# Toneboards



## Nowski (Dec 27, 2014)

Who here makes their own Toneboards? I am a knifemaker that got a wood lathe for Christmas and would like to give call making a shot as most of my friends hunt in some capacity or another. I would rather not use a pre-made insert and was wondering if it was difficult at all to make your own?

Thanks,
Shannon


----------



## Mike1950 (Dec 27, 2014)

@SENC


----------



## JR Custom Calls (Dec 27, 2014)

I do... hard is a relative term. I started the wrong way, and if I could go back, I'd change how I did it. I bought a public jig thinking I'd be able to make a pretty good duck call without learning how they work.

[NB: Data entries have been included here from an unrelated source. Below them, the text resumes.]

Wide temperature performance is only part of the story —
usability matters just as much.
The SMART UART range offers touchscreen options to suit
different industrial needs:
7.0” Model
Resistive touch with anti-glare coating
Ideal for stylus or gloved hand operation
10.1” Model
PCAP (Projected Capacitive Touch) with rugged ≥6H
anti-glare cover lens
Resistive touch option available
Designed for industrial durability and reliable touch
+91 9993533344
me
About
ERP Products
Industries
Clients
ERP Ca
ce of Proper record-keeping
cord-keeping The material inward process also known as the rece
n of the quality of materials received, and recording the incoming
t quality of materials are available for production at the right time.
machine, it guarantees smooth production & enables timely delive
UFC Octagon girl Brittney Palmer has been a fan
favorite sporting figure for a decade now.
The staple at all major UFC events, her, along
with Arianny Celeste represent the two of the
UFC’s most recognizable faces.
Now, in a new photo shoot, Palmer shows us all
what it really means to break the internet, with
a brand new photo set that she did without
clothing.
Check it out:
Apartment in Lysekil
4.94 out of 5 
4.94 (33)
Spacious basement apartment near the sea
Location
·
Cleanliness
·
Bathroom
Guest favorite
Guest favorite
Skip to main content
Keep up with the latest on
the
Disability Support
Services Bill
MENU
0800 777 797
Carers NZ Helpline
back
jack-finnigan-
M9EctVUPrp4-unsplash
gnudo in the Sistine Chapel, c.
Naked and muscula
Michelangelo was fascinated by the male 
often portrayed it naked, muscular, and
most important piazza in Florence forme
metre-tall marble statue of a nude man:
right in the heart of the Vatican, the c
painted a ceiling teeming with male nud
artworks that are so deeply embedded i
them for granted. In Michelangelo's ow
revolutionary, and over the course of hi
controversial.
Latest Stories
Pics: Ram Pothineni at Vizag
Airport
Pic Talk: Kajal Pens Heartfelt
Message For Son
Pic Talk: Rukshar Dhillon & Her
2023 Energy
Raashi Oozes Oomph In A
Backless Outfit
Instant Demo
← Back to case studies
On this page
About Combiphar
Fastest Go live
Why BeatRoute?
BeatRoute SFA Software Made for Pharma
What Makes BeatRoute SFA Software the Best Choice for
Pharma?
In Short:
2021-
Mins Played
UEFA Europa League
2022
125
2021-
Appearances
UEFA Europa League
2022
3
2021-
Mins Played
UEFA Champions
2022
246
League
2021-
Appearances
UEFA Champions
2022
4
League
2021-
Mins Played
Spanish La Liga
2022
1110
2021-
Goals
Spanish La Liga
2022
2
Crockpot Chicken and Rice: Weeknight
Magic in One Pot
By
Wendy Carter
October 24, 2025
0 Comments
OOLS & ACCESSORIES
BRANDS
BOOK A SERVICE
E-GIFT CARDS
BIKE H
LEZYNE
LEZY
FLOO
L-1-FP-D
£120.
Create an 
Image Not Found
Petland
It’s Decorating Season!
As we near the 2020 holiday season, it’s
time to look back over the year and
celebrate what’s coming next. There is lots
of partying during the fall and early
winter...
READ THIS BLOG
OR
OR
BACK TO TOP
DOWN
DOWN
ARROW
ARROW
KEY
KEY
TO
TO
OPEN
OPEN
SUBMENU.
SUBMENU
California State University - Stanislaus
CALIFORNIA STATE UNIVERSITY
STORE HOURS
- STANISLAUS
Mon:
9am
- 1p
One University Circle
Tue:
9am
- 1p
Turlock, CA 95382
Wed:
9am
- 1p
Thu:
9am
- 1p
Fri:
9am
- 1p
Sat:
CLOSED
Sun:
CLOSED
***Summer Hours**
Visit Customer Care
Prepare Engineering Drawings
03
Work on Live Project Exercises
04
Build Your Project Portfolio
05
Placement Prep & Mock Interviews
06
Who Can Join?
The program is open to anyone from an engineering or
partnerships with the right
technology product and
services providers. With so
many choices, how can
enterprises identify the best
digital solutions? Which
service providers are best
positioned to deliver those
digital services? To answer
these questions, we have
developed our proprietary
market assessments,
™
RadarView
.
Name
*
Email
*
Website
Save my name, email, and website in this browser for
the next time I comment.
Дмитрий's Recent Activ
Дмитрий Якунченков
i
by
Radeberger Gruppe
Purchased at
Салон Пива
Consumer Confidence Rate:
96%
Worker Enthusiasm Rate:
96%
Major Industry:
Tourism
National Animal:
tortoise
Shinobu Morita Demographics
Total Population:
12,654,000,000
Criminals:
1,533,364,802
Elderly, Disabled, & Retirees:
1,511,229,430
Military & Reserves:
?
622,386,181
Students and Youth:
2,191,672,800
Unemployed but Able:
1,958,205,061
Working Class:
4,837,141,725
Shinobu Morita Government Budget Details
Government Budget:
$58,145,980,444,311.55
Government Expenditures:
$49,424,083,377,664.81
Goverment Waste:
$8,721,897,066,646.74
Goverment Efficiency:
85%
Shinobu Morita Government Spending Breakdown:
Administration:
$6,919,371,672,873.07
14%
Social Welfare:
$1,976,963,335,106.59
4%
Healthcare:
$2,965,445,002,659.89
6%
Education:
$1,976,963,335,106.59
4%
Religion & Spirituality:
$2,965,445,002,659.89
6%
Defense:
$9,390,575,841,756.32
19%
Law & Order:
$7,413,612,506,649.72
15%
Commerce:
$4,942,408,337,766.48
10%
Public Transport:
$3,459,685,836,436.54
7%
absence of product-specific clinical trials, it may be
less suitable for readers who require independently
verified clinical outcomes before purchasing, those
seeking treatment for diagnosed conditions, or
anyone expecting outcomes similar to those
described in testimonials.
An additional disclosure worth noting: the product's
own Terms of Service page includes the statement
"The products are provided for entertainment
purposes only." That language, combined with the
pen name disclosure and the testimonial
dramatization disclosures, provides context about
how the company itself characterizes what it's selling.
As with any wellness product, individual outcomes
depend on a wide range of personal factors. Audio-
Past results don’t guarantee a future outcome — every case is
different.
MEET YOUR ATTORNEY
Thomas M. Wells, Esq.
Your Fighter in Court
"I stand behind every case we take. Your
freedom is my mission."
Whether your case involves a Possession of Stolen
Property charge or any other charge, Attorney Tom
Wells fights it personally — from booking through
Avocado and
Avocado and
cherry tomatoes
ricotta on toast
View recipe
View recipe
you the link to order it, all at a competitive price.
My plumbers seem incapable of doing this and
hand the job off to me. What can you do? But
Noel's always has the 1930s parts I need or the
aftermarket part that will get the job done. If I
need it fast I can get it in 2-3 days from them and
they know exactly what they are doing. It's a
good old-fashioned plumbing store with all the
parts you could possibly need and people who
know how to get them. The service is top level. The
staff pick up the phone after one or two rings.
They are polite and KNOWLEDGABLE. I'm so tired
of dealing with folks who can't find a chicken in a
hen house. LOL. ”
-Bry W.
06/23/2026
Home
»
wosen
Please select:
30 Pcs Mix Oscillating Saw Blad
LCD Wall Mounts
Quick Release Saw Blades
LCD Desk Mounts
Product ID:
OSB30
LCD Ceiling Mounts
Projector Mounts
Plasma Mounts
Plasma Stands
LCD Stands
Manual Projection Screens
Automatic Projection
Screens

Nope. 

If I could do it over again, I'd make my own flat jig, and start slowly figuring out where I wanted to make adjustments. I sold my public jig and made my own out of DIW that was cracked to where I couldn't use it for a call. Once I know I'm where I need to be, I'll have a custom jig made.

Reactions: Thank You! 1 | Agree 1


----------



## SENC (Dec 27, 2014)

I agree completely with Jonathan. If you haven't found www.thogamecallsforums.com, yet, check it out... a phenomenal resource and lots of tutorials. While there, look for a section called NC Turnathon. You'll find details for a planned callmaker get-together in February near Jacksonville, NC. If you can attend that, you can significantly shorten your learning curve.

Reactions: Thank You! 1


----------



## stumpjumper (Jan 2, 2015)

A flat jig is a good place to start. It will give you a square cork notch and level board to start from. 

Stump


----------